Am 18.12.18 um 11:48 schrieb Hector Martin:
> On 18/12/2018 18:28, Oliver Freyermuth wrote:
>> We have yet to observe these hangs, we are running this with ~5 VMs with ~10 
>> disks for about half a year now with daily snapshots. But all of these VMs 
>> have very "low" I/O,
>> since we put anything I/O intensive on bare metal (but with automated 
>> provisioning of course).
>>
>> So I'll chime in on your question, especially since there might be VMs on 
>> our cluster in the future where the inner OS may not be running an agent.
>> Since we did not observe this yet, I'll also add: What's your "scale", is it 
>> hundreds of VMs / disks? Hourly snapshots? I/O intensive VMs?
> 
> 5 hosts, 15 VMs, daily snapshots. I/O is variable (customer workloads); 
> usually not that high, but it can easily peak at 100% when certain things 
> happen. We don't have great I/O performance (RBD over 1gbps links to HDD 
> OSDs).
> 
> I'm poring through monitoring graphs now and I think the issue this time 
> around was just too much dirty data in the page cache of a guest. The VM that 
> failed spent 3 minutes flushing out writes to disk before its I/O was 
> quiesced, at around 100 IOPS throughput (the actual data throughput was low, 
> though, so small writes). That exceeded our timeout and then things went 
> south from there.
> 
> I wasn't sure if fsfreeze did a full sync to disk, but given the I/O behavior 
> I'm seeing that seems to be the case. Unfortunately coming up with an upper 
> bound for the freeze time seems tricky now. I'm increasing our timeout to 15 
> minutes, we'll see if the problem recurs.
> 
> Given this, it makes even more sense to just avoid the freeze if at all 
> reasonable. There's no real way to guarantee that a fsfreeze will complete in 
> a "reasonable" amount of time as far as I can tell.
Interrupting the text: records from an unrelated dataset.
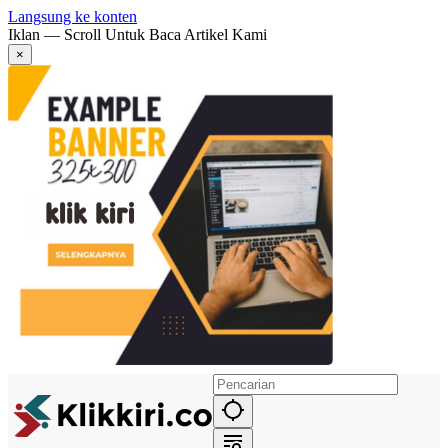
Langsung ke konten
Iklan — Scroll Untuk Baca Artikel Kami
×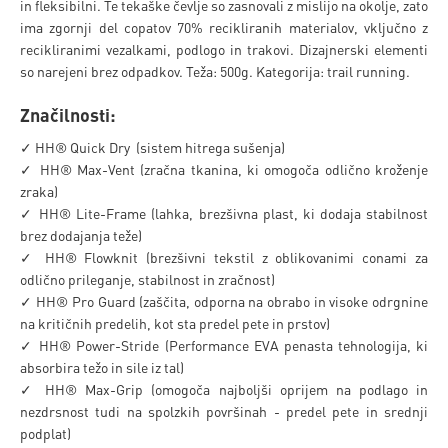
in fleksibilni. Te tekaške čevlje so zasnovali z mislijo na okolje, zato
ima zgornji del copatov 70% recikliranih materialov, vključno z
recikliranimi vezalkami, podlogo in trakovi. Dizajnerski elementi
so narejeni brez odpadkov. Teža: 500g. Kategorija: trail running.
Značilnosti:
✓ HH® Quick Dry (sistem hitrega sušenja)
✓ HH® Max-Vent (zračna tkanina, ki omogoča odlično kroženje
zraka)
✓ HH® Lite-Frame (lahka, brezšivna plast, ki dodaja stabilnost
brez dodajanja teže)
✓ HH® Flowknit (brezšivni tekstil z oblikovanimi conami za
odlično prileganje, stabilnost in zračnost)
✓ HH® Pro Guard (zaščita, odporna na obrabo in visoke odrgnine
na kritičnih predelih, kot sta predel pete in prstov)
✓ HH® Power-Stride (Performance EVA penasta tehnologija, ki
absorbira težo in sile iz tal)
✓ HH® Max-Grip (omogoča najboljši oprijem na podlago in
nezdrsnost tudi na spolzkih površinah - predel pete in srednji
podplat)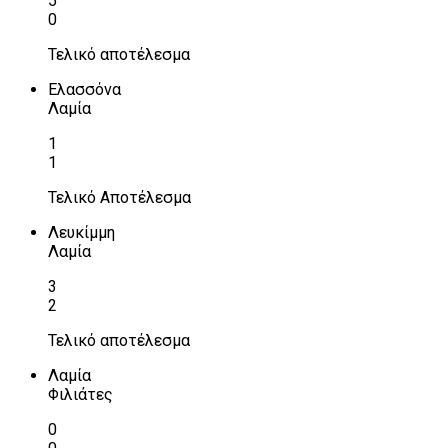
5
0
Τελικό αποτέλεσμα
Ελασσόνα
Λαμία
1
1
Τελικό Αποτέλεσμα
Λευκίμμη
Λαμία
3
2
Τελικό αποτέλεσμα
Λαμία
Φιλιάτες
0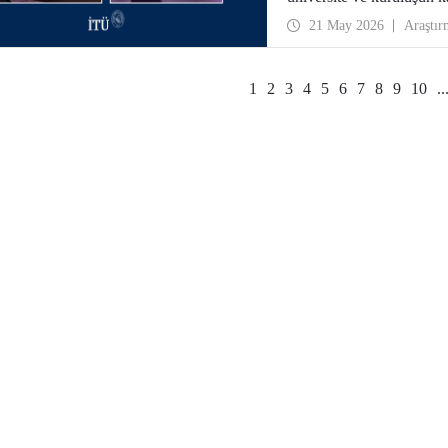
ağlarının gelişimi için te
21 May 2026
Araştır
1
2
3
4
5
6
7
8
9
10
..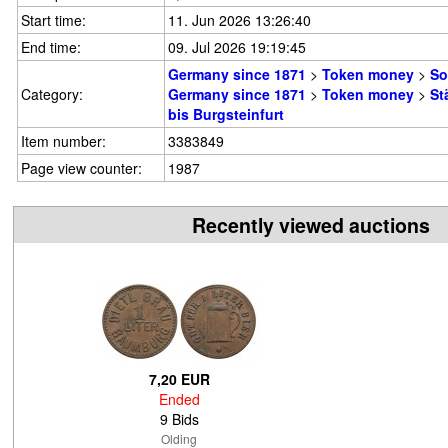
Start time:
11. Jun 2026 13:26:40
End time:
09. Jul 2026 19:19:45
Germany since 1871
>
Token money
>
So
Category:
Germany since 1871
>
Token money
>
St
bis Burgsteinfurt
Item number:
3383849
Page view counter:
1987
Recently viewed auctions
7,20 EUR
Ended
9 Bids
Olding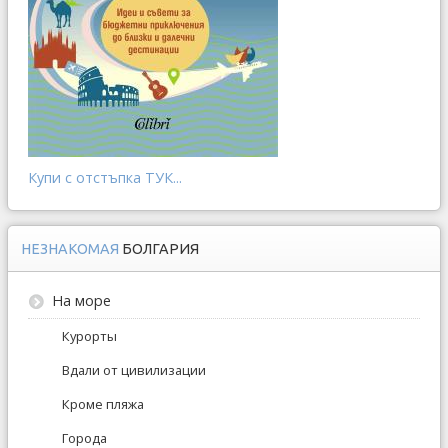
Купи с отстъпка ТУК...
НЕЗНАКОМАЯ
БОЛГАРИЯ
На море
Курорты
Вдали от цивилизации
Кроме пляжа
Города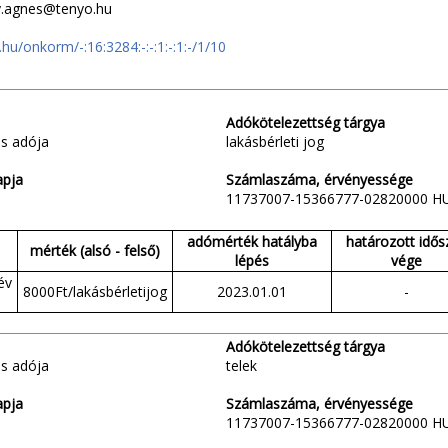
ly.agnes@tenyo.hu
t.hu/onkorm/-:16:3284:-:-:1:-:1:-/1/10
Adókötelezettség tárgya
s adója
lakásbérleti jog
apja
Számlaszáma, érvényessége
11737007-15366777-02820000 H
adómérték hatályba
határozott idős
mérték (alsó - felső)
lépés
vége
év
8000Ft/lakásbérletijog
2023.01.01
-
Adókötelezettség tárgya
s adója
telek
apja
Számlaszáma, érvényessége
11737007-15366777-02820000 H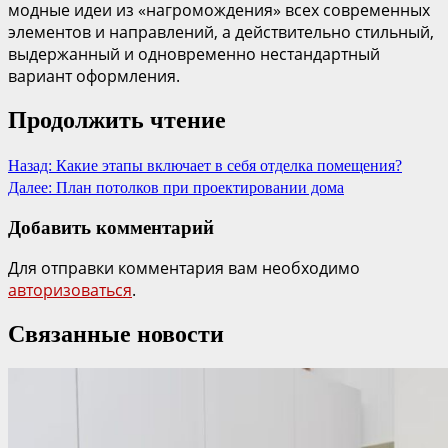
модные идеи из «нагромождения» всех современных
элементов и направлений, а действительно стильный,
выдержанный и одновременно нестандартный
вариант оформления.
Продолжить чтение
Назад:
Какие этапы включает в себя отделка помещения?
Далее:
План потолков при проектировании дома
Добавить комментарий
Для отправки комментария вам необходимо
авторизоваться
.
Связанные новости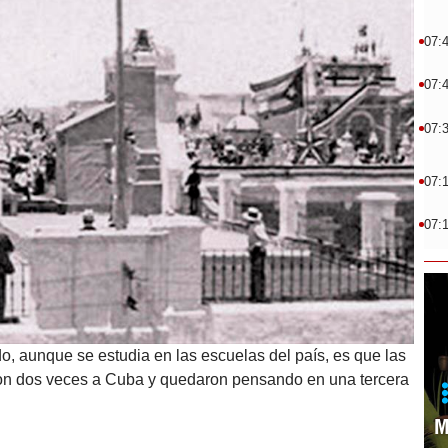
07:
07:
07:
07:
07:
, aunque se estudia en las escuelas del país, es que las
ron dos veces a Cuba y quedaron pensando en una tercera
M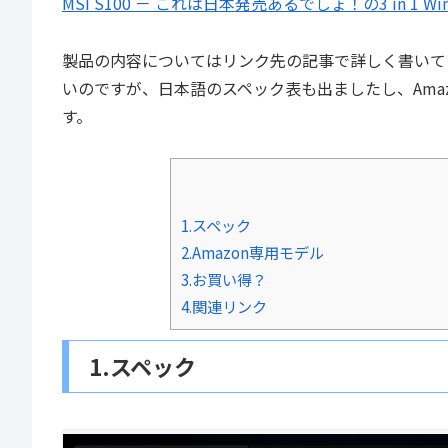
MSI S100 － これは日本発売あるでしょ！の3 in 1 W
製品の内容についてはリンク先の記事で詳しく書いて
いのですが、日本語のスペック表も出ましたし、Ama
す。
1.スペック
2.Amazon専用モデル
3.お買い得？
4.関連リンク
1.スペック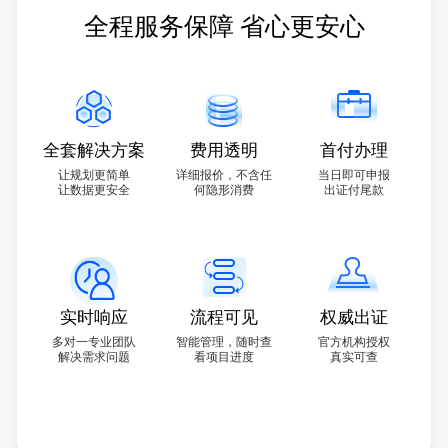
全程服务保障 省心更安心
全套解决方案
费用透明
首付办理
让规划更简单
详细报价，不含任
当日即可申报
让数据更安全
何隐形消费
出证付尾款
实时响应
流程可见
权威出证
多对一专业团队
智能管理，随时查
官方机构授权
解决需求问题
看项目进度
真实可查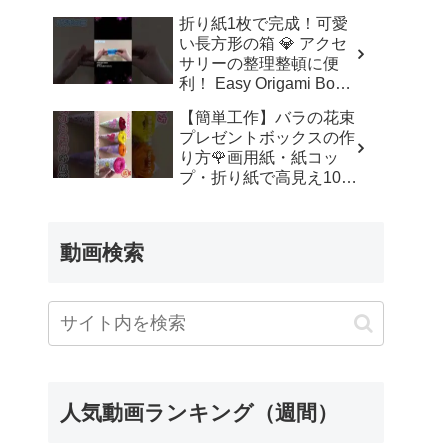
ッズルーム
折り紙1枚で完成！可愛
い長方形の箱 💎 アクセ
サリーの整理整頓に便
利！ Easy Origami Box |
Rectangle Box | 摺紙 盒
【簡単工作】バラの花束
子 クリスマス 箱 は
プレゼントボックスの作
こ – Origami hana’s
り方🌹画用紙・紙コッ
channel
プ・折り紙で高見え100
均DIY✨言葉なしで丁
寧！子供からシニアのレ
クリエーション／How to
動画検索
make a rose – 簡単結び
方辞典 / How to tie
人気動画ランキング（週間）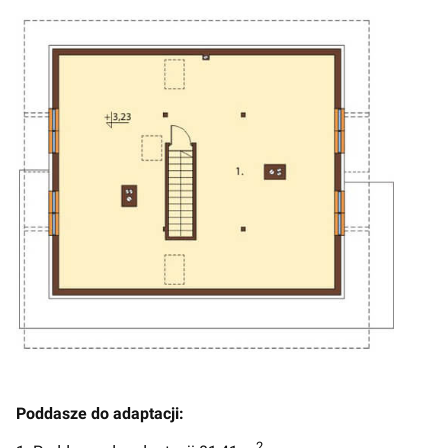
Poddasze do adaptacji:
2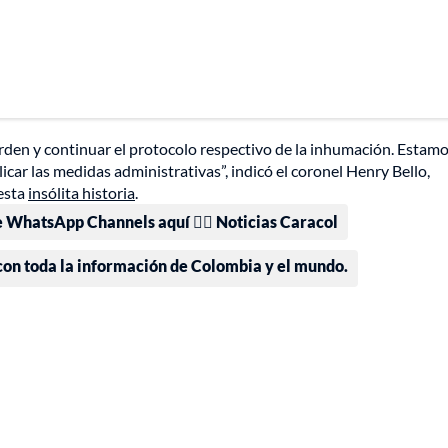
 orden y continuar el protocolo respectivo de la inhumación. Estam
icar las medidas administrativas”, indicó el coronel Henry Bello,
 esta
insólita historia
.
e WhatsApp Channels aquí 👉🏻 Noticias Caracol
 con toda la información de Colombia y el mundo.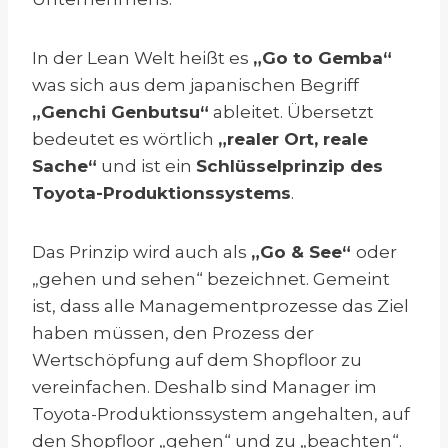
In der Lean Welt heißt es
„Go to Gemba“
was sich aus dem japanischen Begriff
„Genchi Genbutsu“
ableitet. Übersetzt
bedeutet es wörtlich
„realer Ort, reale
Sache“
und ist ein
Schlüsselprinzip des
Toyota-Produktionssystems
.
Das Prinzip wird auch als
„Go & See“
oder
„gehen und sehen“ bezeichnet. Gemeint
ist, dass alle Managementprozesse das Ziel
haben müssen, den Prozess der
Wertschöpfung auf dem Shopfloor zu
vereinfachen. Deshalb sind Manager im
Toyota-Produktionssystem angehalten, auf
den Shopfloor „gehen“ und zu „beachten“.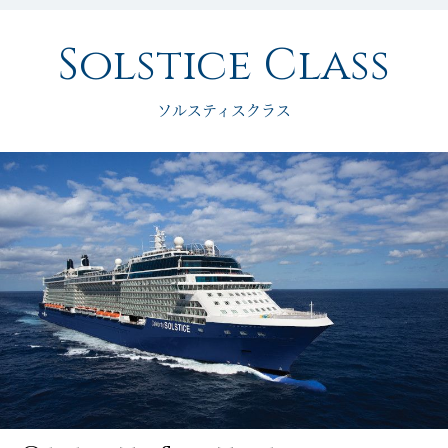
Solstice Class
ソルスティスクラス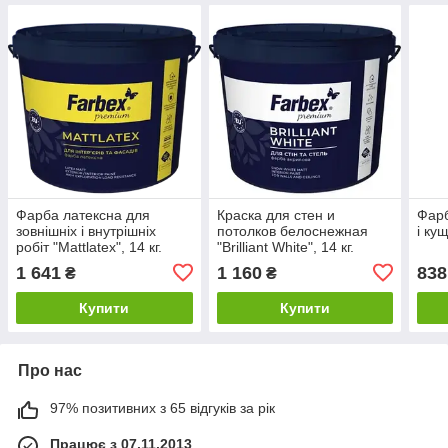
Фарба латексна для
Краска для стен и
Фарб
зовнішніх і внутрішніх
потолков белоснежная
і кущ
робіт "Mattlatex", 14 кг.
"Brilliant White", 14 кг.
1 641
1 160
838
₴
₴
Купити
Купити
Про нас
97% позитивних з 65 відгуків за рік
Працює з 07.11.2013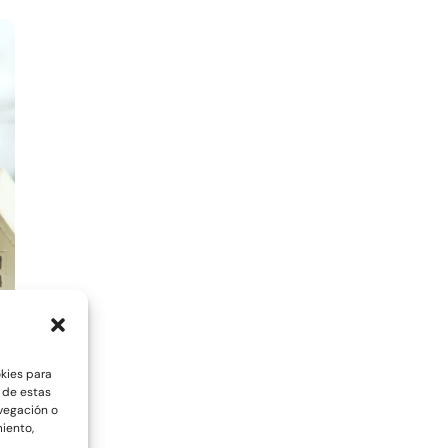
okies para
 de estas
vegación o
miento,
Potentially, if granted arbitrary command execution by the guest agent, you 
could check (there might be a better interface than parsing meminfo...):
  cat /proc/meminfo | grep -i dirty
  Dirty:             19476 kB
You could guess from that information how long the fsfreeze may take (ideally, 
combining that with allowed IOPS). 
Of course, if you have control over your VMs, you may also play with the 
vm.dirty_ratio and vm.dirty_background_ratio. 

Interestingly, tuned on CentOS 7 configures for a "virtual-guest" profile:
vm.dirty_ratio = 30
(default is 20 %) so they optimize for performance by increasing the dirty 
buffers to delay writeback even more. 
They take the opposite for their "virtual-host" profile:
vm.dirty_background_ratio = 5
(default is 10 %). 
I believe these choices are good for performance, but may increase the time it 
takes to freeze the VMs, especially if IOPS are limited and there's a lot of 
dirty data. 

Since we also have 1 Gbps links and HDD OSDs, and plan to add more and more VMs 
and hosts, we may also observe this one day... 
So I'm curious:
How did you implement the timeout in your case? Are you using a 
qemu-agent-command issuing fsfreeze with --async and --timeout instead of 
domfsfreeze? 
We are using domfsfreeze as of now, which (probably) has an infinite timeout, 
or at least no timeout documented in the manpage.